The last thing Harrison remembers was falling face-first toward a rock. When he regained consciousness, his friends were bandaging his head.

“They were saying, ‘Don’t move, don’t move, you’re OK, you’re alive,’ ” Harrison said.

Harrison suffered a broken vertebra and had a hole in his skull. They were a two-day hike from civilization.

What saved him was technology.

“My friend had his cell phone,” Harrison said. “He went to the top of the mountain and called his parents. He said it took seven or eight tries before they understood what had happened. They called the Inyo County sheriff department.”

It was another four hours before he could be airlifted to Independence. From there, he was flown to Van Nuys and rushed into surgery.

Advertisement

The gash in his head was the immediate concern. The rock had pulverized his skull in an area the “size of a silver dollar,” Harrison said, and doctors were concerned about infection.

They also took a bone from his hip and placed it in his neck along with metal supports. Three months later, a plate was put over the hole in his head.

“It was a long, boring summer,” Harrison said. “They had me using a walker for a while, but that got to be a hassle dragging it around. I couldn’t run and that had me bouncing off the walls.”

Harrison has focused that energy this fall. He finished third in a dual meet against UC San Diego on Oct. 9.

“I think he is as tough as anybody I know,” said Mike Murray, one of the Anteaters’ top runners. “To come back from what he went through and compete at this level, I have a lot of respect for him.”

The first steps were wobbly. Harrison didn’t receive official clearance to run until January.

Advertisement

That didn’t stop him from a few unofficial outings. He ventured out late last October.

“The doctor said she couldn’t clear me, but if I had to run to catch a bus, I probably wouldn’t hurt myself too bad,” he said.

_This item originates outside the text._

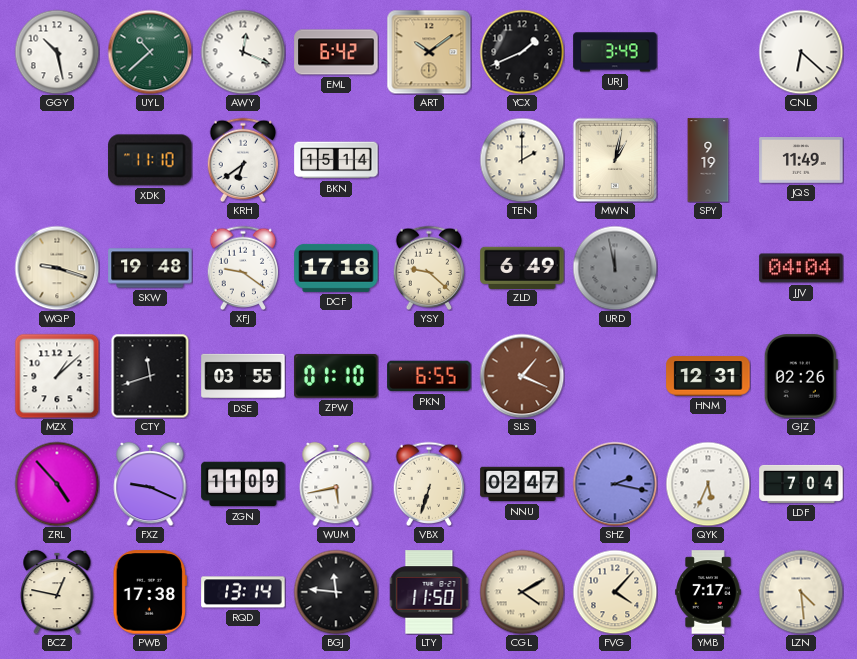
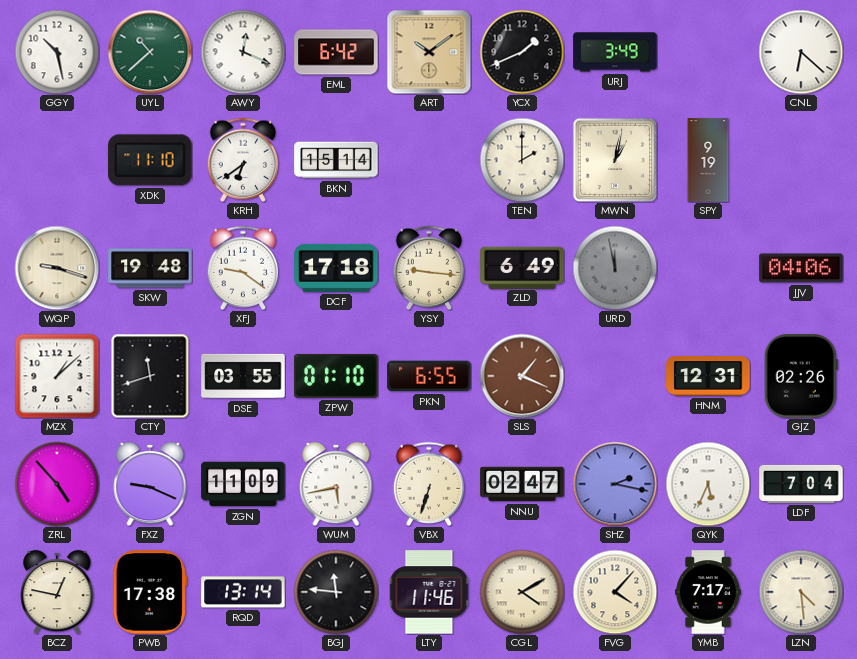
JQS: 11:49 -> none
YSY: 9:22 -> 9:16
JJV: 04:04 -> 04:06
LTY: 11:50 -> 11:46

It didn’t take him long to find a bus stop.

“I figured I would do a 10-minute jog,” Harrison aid. “After the first couple steps, I started smiling. I could still do this.”

But not for nearly another year--competitively, at least.

The Irvine training room became his home--a body shop, really--last spring, and he logged hundreds of miles on the stationary bicycle. Harrison then spent the summer in a rigorous running program.

“He showed up the first day in terrific shape,” O’Boyle said. “He couldn’t run with any of our guys last spring, then he came back from the summer and was beating a lot of them. There is a lot of personal satisfaction in seeing a guy like Brian. He could have easily packed it in.”

That, Harrison said, was never an option.

“I look at people who are paraplegics a lot differently,” Harrison said. “I have a lot of respect for someone like Christopher Reeve. It’s scary to think how close I came and how fortunate I am.

“I couldn’t go another year without competing. I’m going to ride this as long as I can.”